They started shooting all at once. The squad leader went down first as he was at the point, the back of his white parka suddenly red with blood from three gaping exit wounds. The soldier directly in front of Avalik windmilled backward, his M-16 falling away from him. And then everyone was falling. The stiff arctic wind was loud with men screaming, whirling awkwardly in their snowshoes as they died stumbling into one another. Avalik was hit on the right hand; the slug ripped off his canvas mitten and twirled him around so that he suddenly faced into the wind, gasping for breath. The second bullet pierced his left leg above the knee. He fell face down in the snow. He’d kicked off both snowshoes and started rolling when the real massacre began. The sound of automatic weapons thundered all around him. The bullets made the snow dance, white sprays which were consumed by the swirling wind and transformed the patch of runway into a white nightmare of death. Avalik tried rolling again and was hit in the side by a ricochet. Another slug destroyed the radio on his back and shattered one of his skis. He scrambled on all fours, mindless of the pain of his wounds, desperate only to get out of the lines of fire.
Unable to see and afraid to stop, Avalik ran like a crippled spider until he dropped headfirst off the edge of the runway. He rolled behind a mogul and stopped. The shooting continued for another thirty seconds though the screams had already ceased. He waited, his mouth clamped shut against the burning pain in his leg and side. He waited, afraid to look back toward the runway to see one of the figures in white coming for him. He waited, but nothing happened. When the shooting ended, there was nothing.
Only the wind.
“Podshchitai i zakapai.”
The disembodied voice came from out of the whiteness. Avalik didn’t move. He held his breath, expecting to be kicked or to hear the short static cough from an automatic weapon that would end his misery permanently. But he wasn’t kicked or shot and he didn’t hear the voice again. For half an hour he just lay there. His white parka would serve as some camouflage, and if the blowing snow covered the blood that was surely splattered over his legs, they might not find him. He fought against the urge to cry out for help. He tried to orient himself. He prayed.

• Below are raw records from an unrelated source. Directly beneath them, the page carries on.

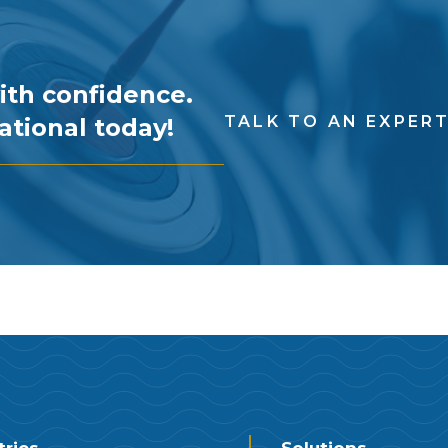
ith confidence.
TALK TO AN EXPER
ational today!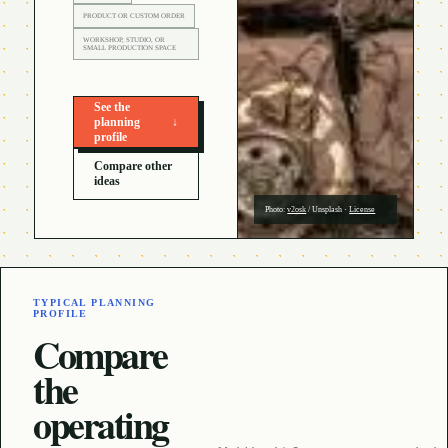
PRODUCT OR CUSTOM ORDER
WORKSHOP, STUDIO, OR
SMALL PRODUCTION SPACE
See the
planning
↓
profile
Compare other
ideas
Photo:
v2osk
/
Unsplash
·
License
TYPICAL PLANNING
PROFILE
Compare
the
operating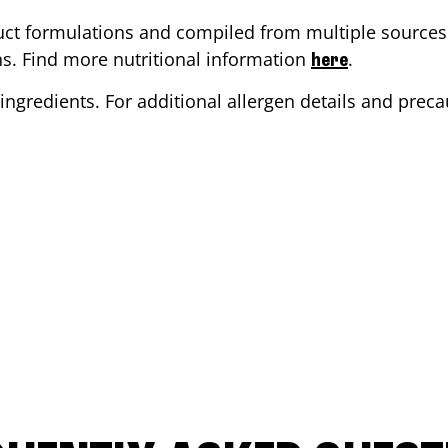
ct formulations and compiled from multiple sources. 
ons. Find more nutritional information
.
here
ingredients. For additional allergen details and precau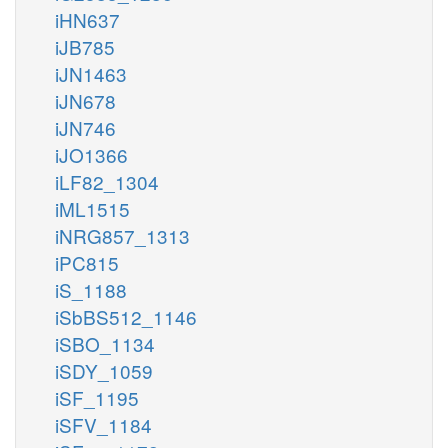
iHN637
iJB785
iJN1463
iJN678
iJN746
iJO1366
iLF82_1304
iML1515
iNRG857_1313
iPC815
iS_1188
iSbBS512_1146
iSBO_1134
iSDY_1059
iSF_1195
iSFV_1184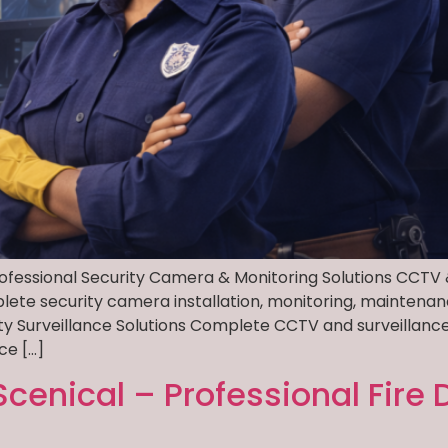
rofessional Security Camera & Monitoring Solutions CCTV 
plete security camera installation, monitoring, maintenan
ity Surveillance Solutions Complete CCTV and surveilla
ce […]
Scenical – Professional Fire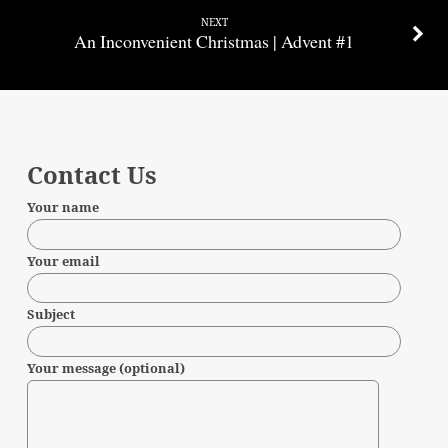
NEXT
An Inconvenient Christmas | Advent #1
Contact Us
Your name
Your email
Subject
Your message (optional)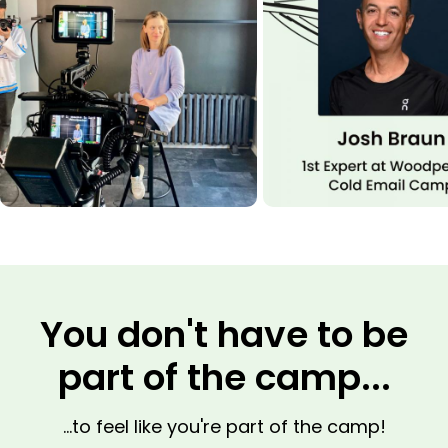
You don't have to be
part of the camp...
...to feel like you're part of the camp!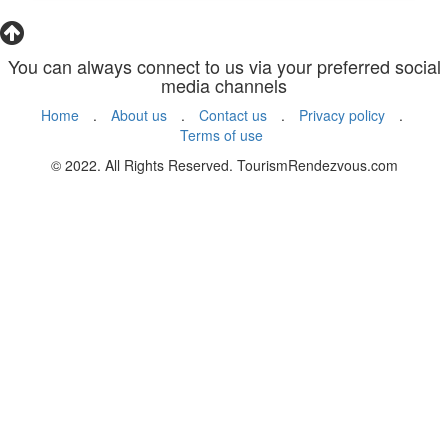
You can always connect to us via your preferred social
media channels
Home
.
About us
.
Contact us
.
Privacy policy
.
Terms of use
© 2022. All Rights Reserved. TourismRendezvous.com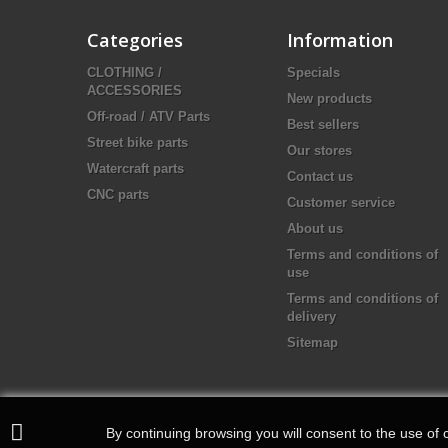
Categories
Information
CLOTHING /
Specials
ACCESSORIES
New products
Off-road / ATV Parts
Best sellers
Street bike parts
Our stores
Watercraft parts
Contact us
CNC parts
Customer service
About us
Terms and conditions of
use
Terms and conditions of
delivery
Sitemap
By continuing browsing you will consent to the use of c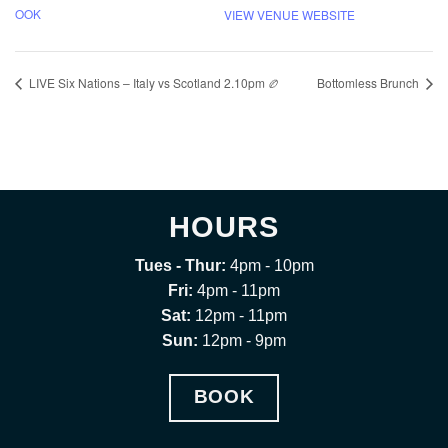
OOK
VIEW VENUE WEBSITE
LIVE Six Nations – Italy vs Scotland 2.10pm 🏉
Bottomless Brunch
HOURS
Tues - Thur:
4pm - 10pm
Fri:
4pm - 11pm
Sat:
12pm - 11pm
Sun:
12pm - 9pm
BOOK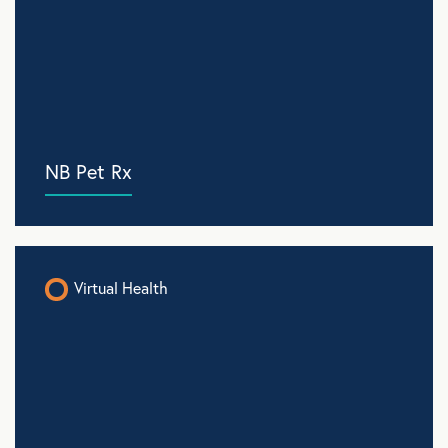
NB Pet Rx
Virtual Health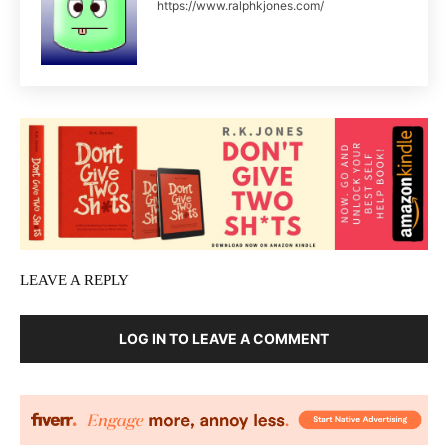
https://www.ralphkjones.com/
LEAVE A REPLY
LOG IN TO LEAVE A COMMENT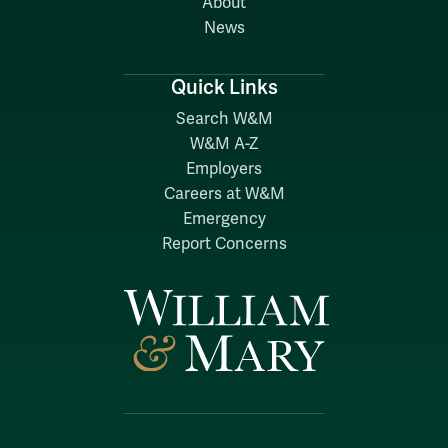
About
News
Quick Links
Search W&M
W&M A-Z
Employers
Careers at W&M
Emergency
Report Concerns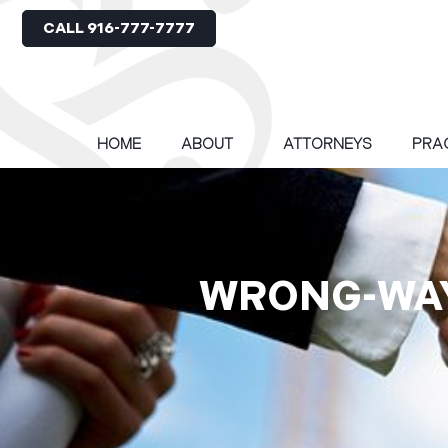
CALL 916-777-7777
HOME
ABOUT
ATTORNEYS
PRA
WRONG-WAY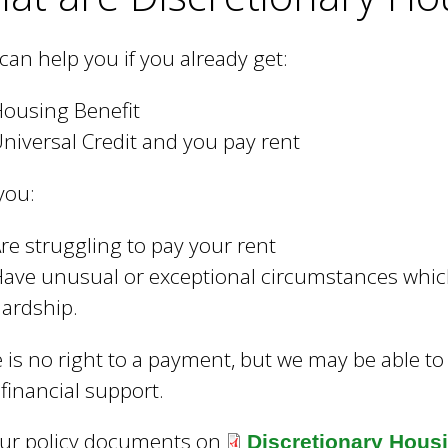
can help you if you already get:
ousing Benefit
niversal Credit and you pay rent
you:
re struggling to pay your rent
ave unusual or exceptional circumstances which
ardship.
 is no right to a payment, but we may be able to
 financial support.
our policy documents on
Discretionary Hous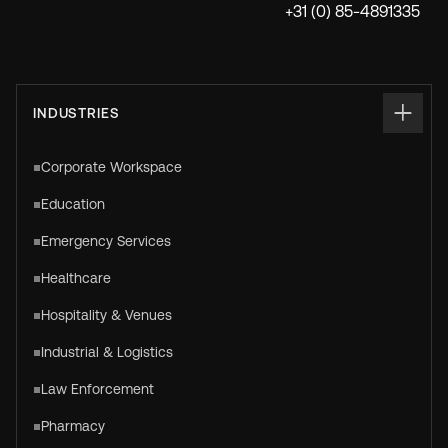
+31 (0) 85-4891335
INDUSTRIES
Corporate Workspace
Education
Emergency Services
Healthcare
Hospitality & Venues
Industrial & Logistics
Law Enforcement
Pharmacy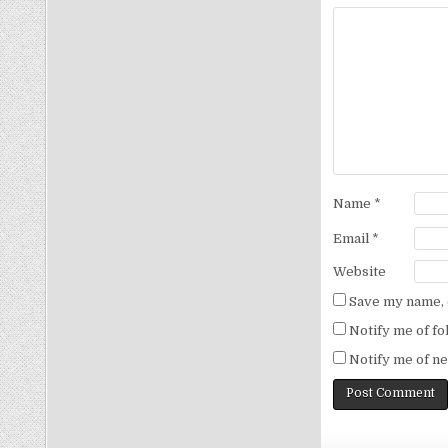
Name
*
Email
*
Website
Save my name, e
Notify me of f
Notify me of ne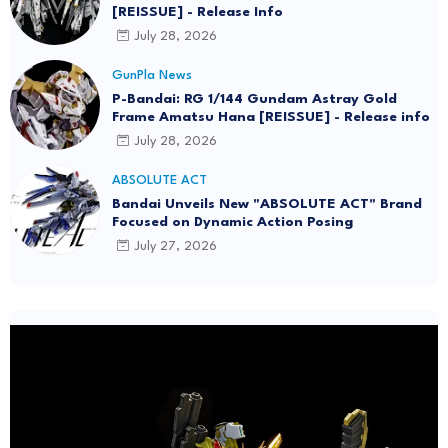
[REISSUE] - Release Info
July 28, 2026
GunPla News
P-Bandai: RG 1/144 Gundam Astray Gold
Frame Amatsu Hana [REISSUE] - Release info
July 28, 2026
ABSOLUTE ACT
Bandai Unveils New "ABSOLUTE ACT" Brand
Focused on Dynamic Action Posing
July 27, 2026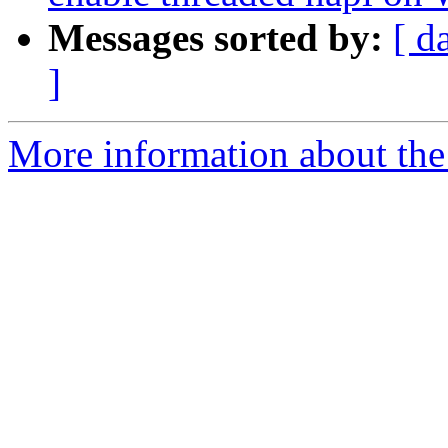
Messages sorted by:
[ d
]
More information about the 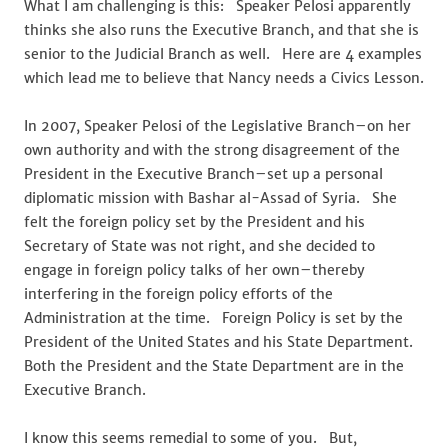
What I am challenging is this: Speaker Pelosi apparently
thinks she also runs the Executive Branch, and that she is
senior to the Judicial Branch as well. Here are 4 examples
which lead me to believe that Nancy needs a Civics Lesson.
In 2007, Speaker Pelosi of the Legislative Branch–on her
own authority and with the strong disagreement of the
President in the Executive Branch–set up a personal
diplomatic mission with Bashar al-Assad of Syria. She
felt the foreign policy set by the President and his
Secretary of State was not right, and she decided to
engage in foreign policy talks of her own–thereby
interfering in the foreign policy efforts of the
Administration at the time. Foreign Policy is set by the
President of the United States and his State Department.
Both the President and the State Department are in the
Executive Branch.
I know this seems remedial to some of you. But,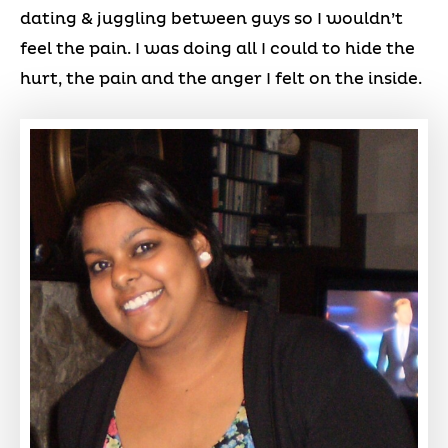
dating & juggling between guys so I wouldn’t
feel the pain. I was doing all I could to hide the
hurt, the pain and the anger I felt on the inside.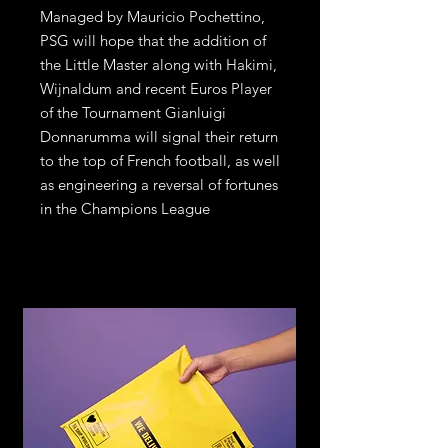
Managed by Mauricio Pochettino,
PSG will hope that the addition of
the Little Master along with Hakimi,
Wijnaldum and recent Euros Player
of the Tournament Gianluigi
Donnarumma will signal their return
to the top of French football, as well
as engineering a reversal of fortunes
in the Champions League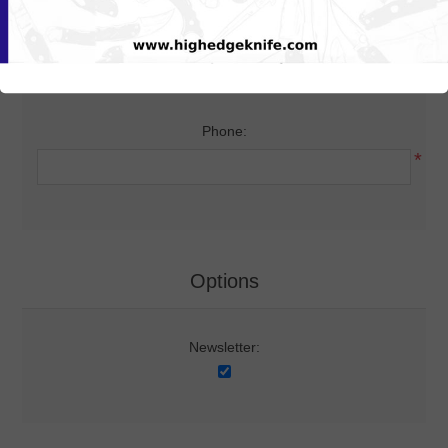
Your Contact Information
Phone:
*
Options
Newsletter: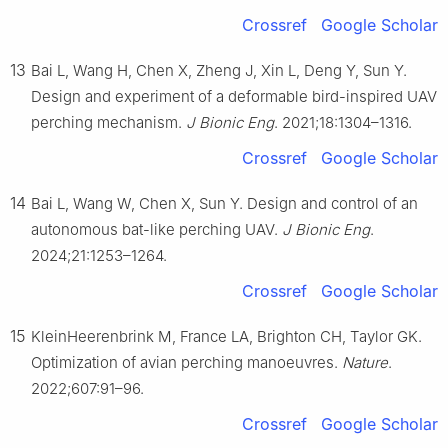
Crossref
Google Scholar
13
Bai L, Wang H, Chen X, Zheng J, Xin L, Deng Y, Sun Y.
Design and experiment of a deformable bird-inspired UAV
perching mechanism.
J Bionic Eng
. 2021;18:1304–1316.
Crossref
Google Scholar
14
Bai L, Wang W, Chen X, Sun Y. Design and control of an
autonomous bat-like perching UAV.
J Bionic Eng
.
2024;21:1253–1264.
Crossref
Google Scholar
15
KleinHeerenbrink M, France LA, Brighton CH, Taylor GK.
Optimization of avian perching manoeuvres.
Nature
.
2022;607:91–96.
Crossref
Google Scholar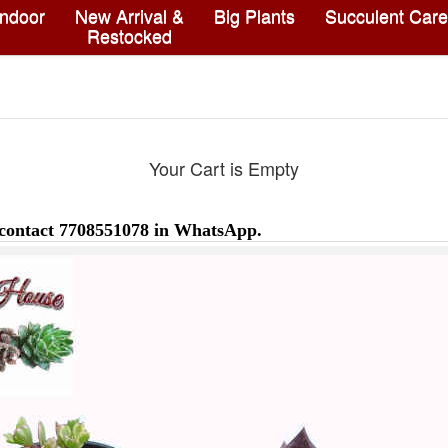
Indoor
New Arrival &
Big Plants
Succulent Care
Restocked
Your Cart is Empty
 contact 7708551078 in WhatsApp.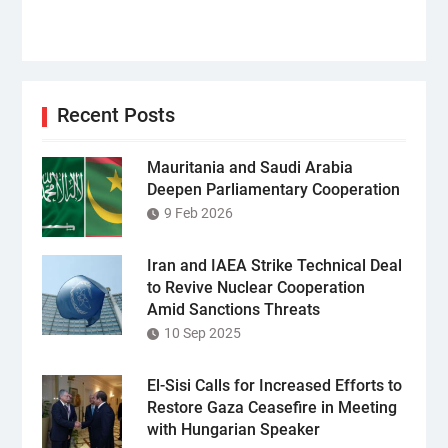
Recent Posts
Mauritania and Saudi Arabia
Deepen Parliamentary Cooperation
9 Feb 2026
Iran and IAEA Strike Technical Deal
to Revive Nuclear Cooperation
Amid Sanctions Threats
10 Sep 2025
El-Sisi Calls for Increased Efforts to
Restore Gaza Ceasefire in Meeting
with Hungarian Speaker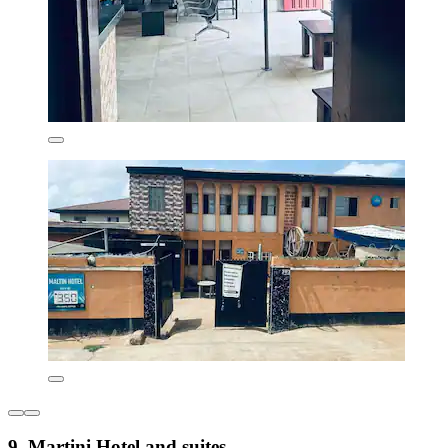
9. Martini Hotel and suites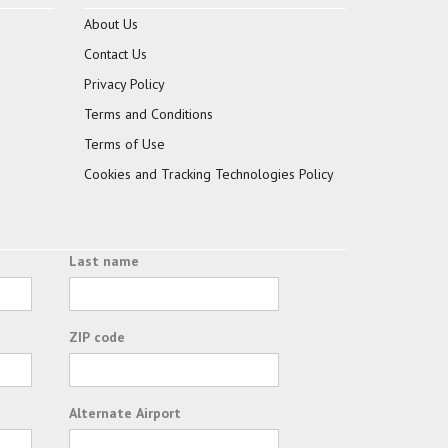
About Us
Contact Us
Privacy Policy
Terms and Conditions
Terms of Use
Cookies and Tracking Technologies Policy
Last name
ZIP code
Alternate Airport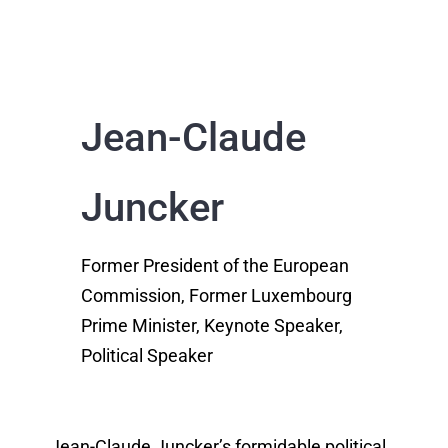
Jean-Claude
Juncker
Former President of the European
Commission, Former Luxembourg
Prime Minister, Keynote Speaker,
Political Speaker
Jean-Claude Juncker’s formidable political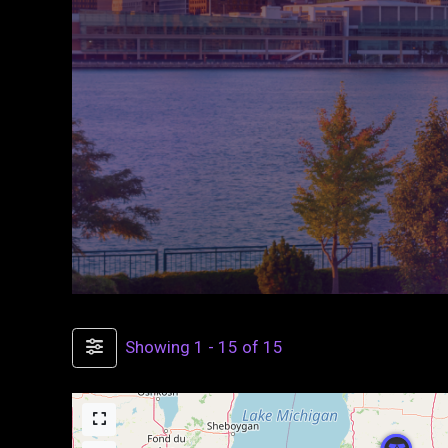
Showing 1 - 15 of 15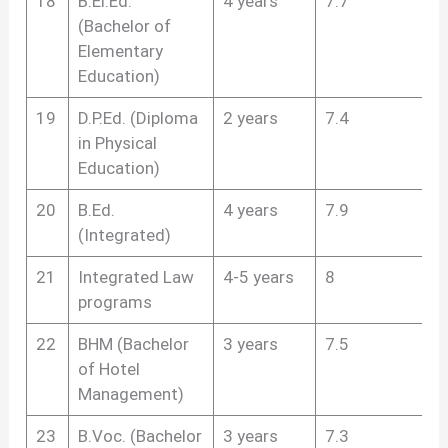
18
B.El.Ed.
4 years
7.7
(Bachelor of
Elementary
Education)
19
D.P.Ed. (Diploma
2 years
7.4
in Physical
Education)
20
B.Ed.
4 years
7.9
(Integrated)
21
Integrated Law
4-5 years
8
programs
22
BHM (Bachelor
3 years
7.5
of Hotel
Management)
23
B.Voc. (Bachelor
3 years
7.3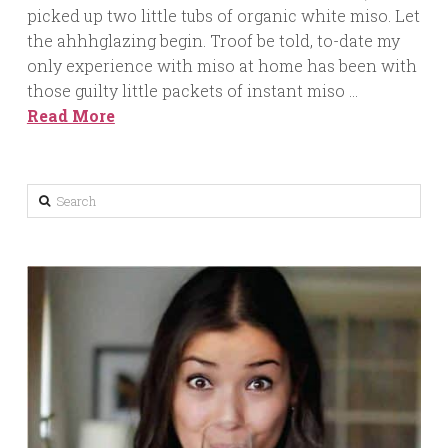
picked up two little tubs of organic white miso. Let
the ahhhglazing begin. Troof be told, to-date my
only experience with miso at home has been with
those guilty little packets of instant miso …
Read More
Search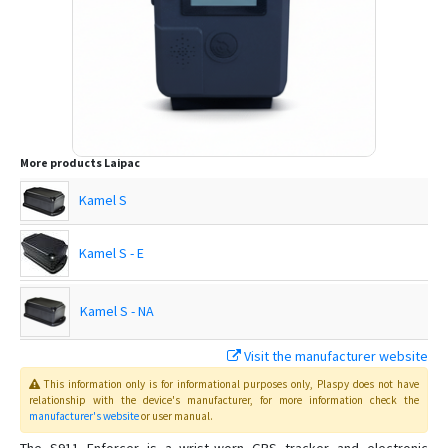
More products
Laipac
Kamel S
Kamel S - E
Kamel S - NA
Visit the manufacturer website
Lite S
This information only is for informational purposes only
, Plaspy
does not have
relationship with the device's manufacturer, for more information check the
manufacturer's website
or user manual
.
LooK Watch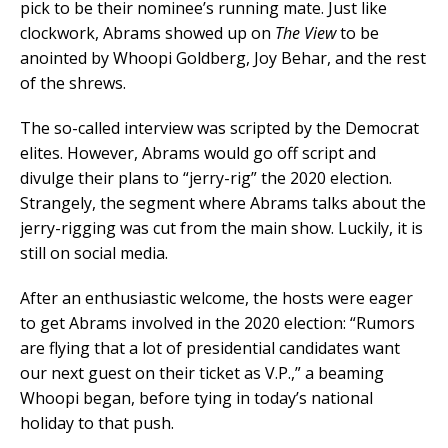
pick to be their nominee’s running mate. Just like
clockwork, Abrams showed up on
The View
to be
anointed by Whoopi Goldberg, Joy Behar, and the rest
of the shrews.
The so-called interview was scripted by the Democrat
elites. However, Abrams would go off script and
divulge their plans to “jerry-rig” the 2020 election.
Strangely, the segment where Abrams talks about the
jerry-rigging was cut from the main show. Luckily, it is
still on social media.
After an enthusiastic welcome, the hosts were eager
to get Abrams involved in the 2020 election: “Rumors
are flying that a lot of presidential candidates want
our next guest on their ticket as V.P.,” a beaming
Whoopi began, before tying in today’s national
holiday to that push.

When he’d gotten enough nerve to raise his head, he saw nothing but swirling snow. He rolled onto his back and nearly blacked out from the pain. It took nearly another half hour to apply a compress from his first-aid kit on his leg and untangle himself from the straps and buckles of his radio and cartridge belt. He didn’t know where his rifle was — he didn’t even remember dropping it — but he wasn’t going to need it anyway. Not against those guys.
Corporal Avalik started crawling. He knew approximately where he was and approximately where he had to go. The main thing was to get away. That was the first thing. Stay alive and pray he could make his way back to the company. They’d send a squad looking, sooner or later. Maybe… maybe he could walk, at least hobble along, once he was safely away from here. But that was something to think about later.
He didn’t think about the Russians. He didn’t think about them, but he knew that’s what they were from the moment he heard the voice. It didn’t matter to him and he didn’t care why they were there, though it was pretty obvious. All he had to worry about now was not freezing to death and staying alive until someone else found him. Then he could worry about the Russians.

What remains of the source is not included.